▶ Problem details:
Set down again each entry exactly as it reads, pictures excluded.

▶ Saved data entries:
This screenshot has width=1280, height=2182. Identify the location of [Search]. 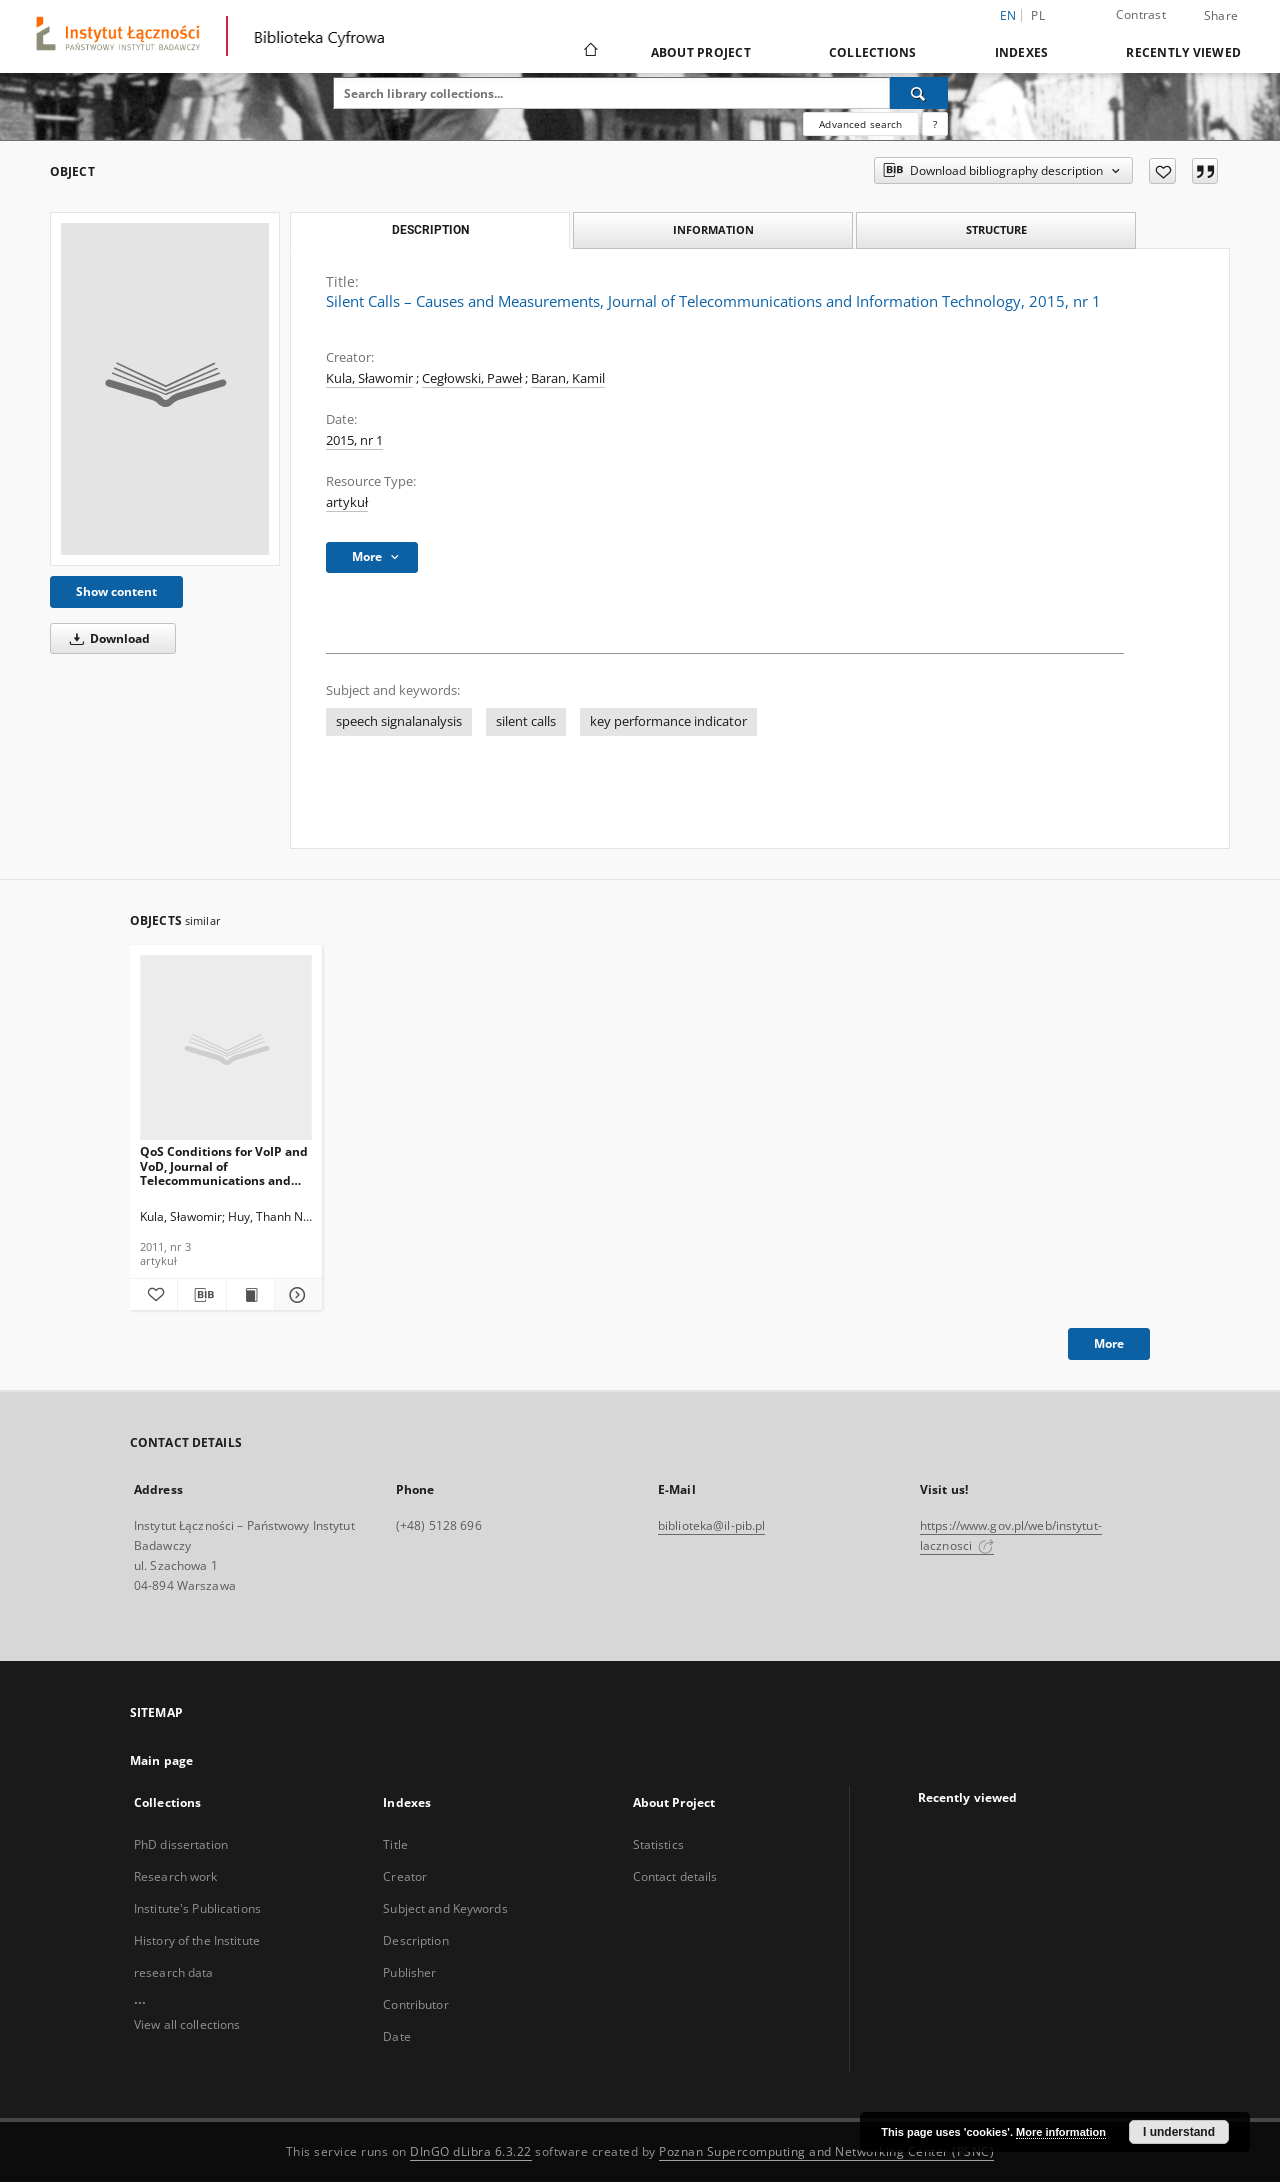
(919, 93).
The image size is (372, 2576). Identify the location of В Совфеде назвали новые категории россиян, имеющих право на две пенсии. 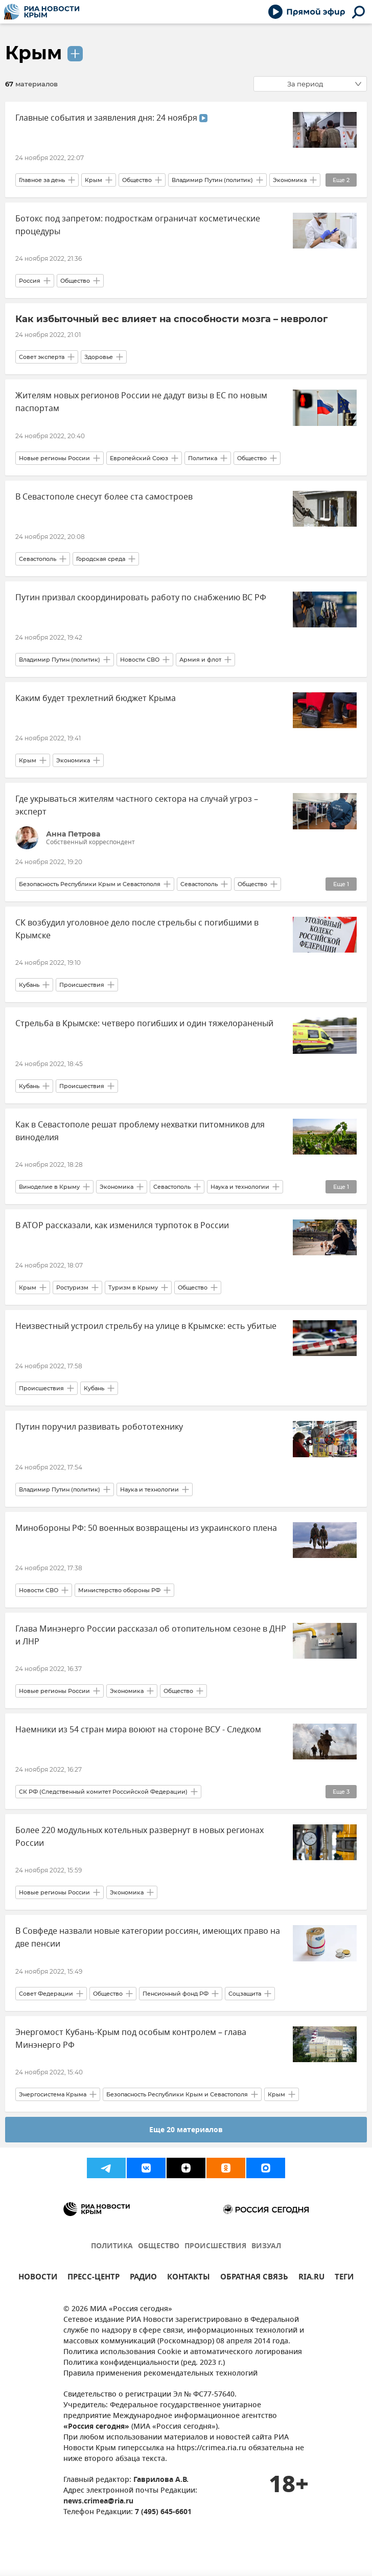
(147, 1937).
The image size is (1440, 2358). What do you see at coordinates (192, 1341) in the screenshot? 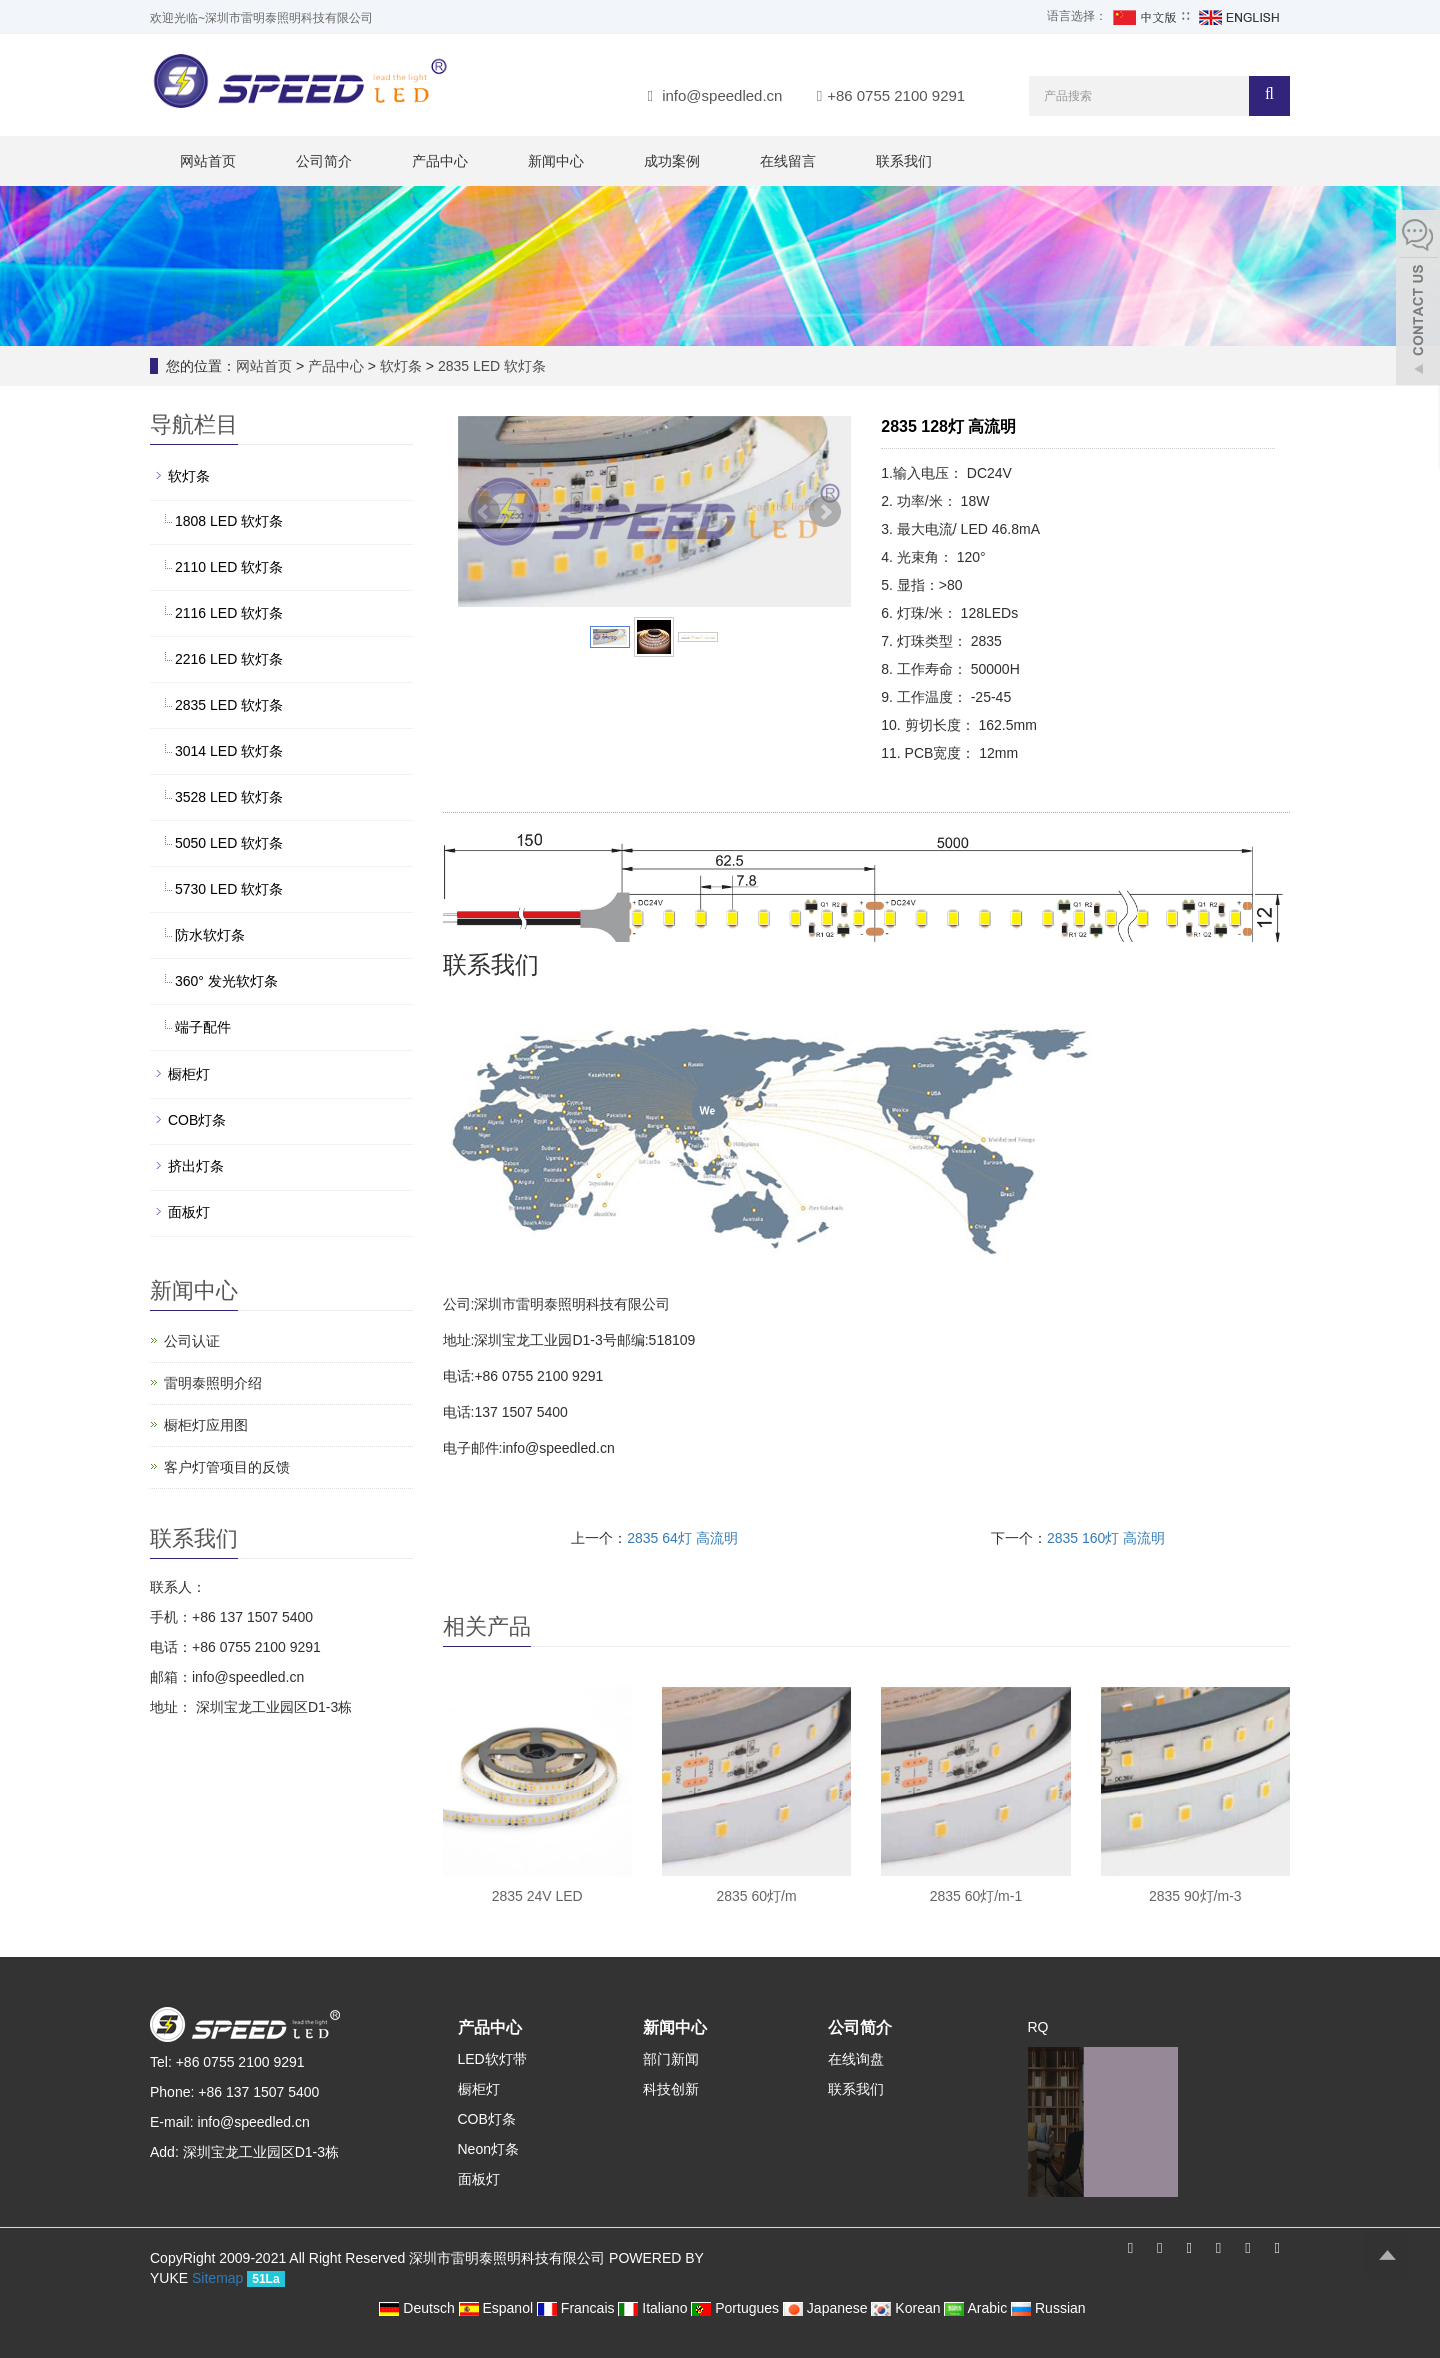
I see `公司认证` at bounding box center [192, 1341].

▶ Solution for this task:
This screenshot has width=1280, height=2182. Identify the location of [Search]. 
(919, 93).
The image size is (372, 2576). Identify the location of В Совфеде назвали новые категории россиян, имеющих право на две пенсии. 
(147, 1937).
The image size is (1440, 2358). What do you see at coordinates (192, 1341) in the screenshot? 
I see `公司认证` at bounding box center [192, 1341].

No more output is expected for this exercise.